◆ ENTRIES SHOWN:
[Start of section]
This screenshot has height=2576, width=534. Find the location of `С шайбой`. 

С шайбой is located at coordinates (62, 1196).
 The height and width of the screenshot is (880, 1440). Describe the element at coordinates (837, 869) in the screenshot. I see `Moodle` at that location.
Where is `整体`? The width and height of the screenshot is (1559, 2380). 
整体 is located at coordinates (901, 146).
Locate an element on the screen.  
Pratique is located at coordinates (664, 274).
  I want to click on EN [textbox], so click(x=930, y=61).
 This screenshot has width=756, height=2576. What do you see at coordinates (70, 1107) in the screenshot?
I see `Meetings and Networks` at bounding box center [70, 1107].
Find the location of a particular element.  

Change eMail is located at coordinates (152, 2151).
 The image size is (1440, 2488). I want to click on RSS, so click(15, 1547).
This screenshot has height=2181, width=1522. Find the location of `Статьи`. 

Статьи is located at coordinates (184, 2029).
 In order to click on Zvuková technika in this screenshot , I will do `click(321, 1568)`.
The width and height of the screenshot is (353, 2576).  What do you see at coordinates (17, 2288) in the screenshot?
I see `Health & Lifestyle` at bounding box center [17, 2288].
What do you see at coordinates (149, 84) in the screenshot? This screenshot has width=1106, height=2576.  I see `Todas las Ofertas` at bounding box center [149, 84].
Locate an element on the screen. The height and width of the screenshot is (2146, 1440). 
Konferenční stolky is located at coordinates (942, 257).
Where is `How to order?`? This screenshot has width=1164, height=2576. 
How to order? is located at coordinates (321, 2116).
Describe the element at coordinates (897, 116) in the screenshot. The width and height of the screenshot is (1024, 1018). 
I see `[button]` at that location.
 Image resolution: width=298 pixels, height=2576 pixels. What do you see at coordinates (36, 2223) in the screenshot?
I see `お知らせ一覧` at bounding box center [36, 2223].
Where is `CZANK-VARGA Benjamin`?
[End of section]
◆ YOUR INSTRUCTIONS:
Give back exactly the lines beginning at the one with "has width=1164, height=2576." and ending at the final line of the material; both boundary lines belong in it.

◆ TASK RESPONSE:
Where is `How to order?`? This screenshot has width=1164, height=2576. 
How to order? is located at coordinates (321, 2116).
Describe the element at coordinates (897, 116) in the screenshot. The width and height of the screenshot is (1024, 1018). 
I see `[button]` at that location.
 Image resolution: width=298 pixels, height=2576 pixels. What do you see at coordinates (36, 2223) in the screenshot?
I see `お知らせ一覧` at bounding box center [36, 2223].
Where is `CZANK-VARGA Benjamin`?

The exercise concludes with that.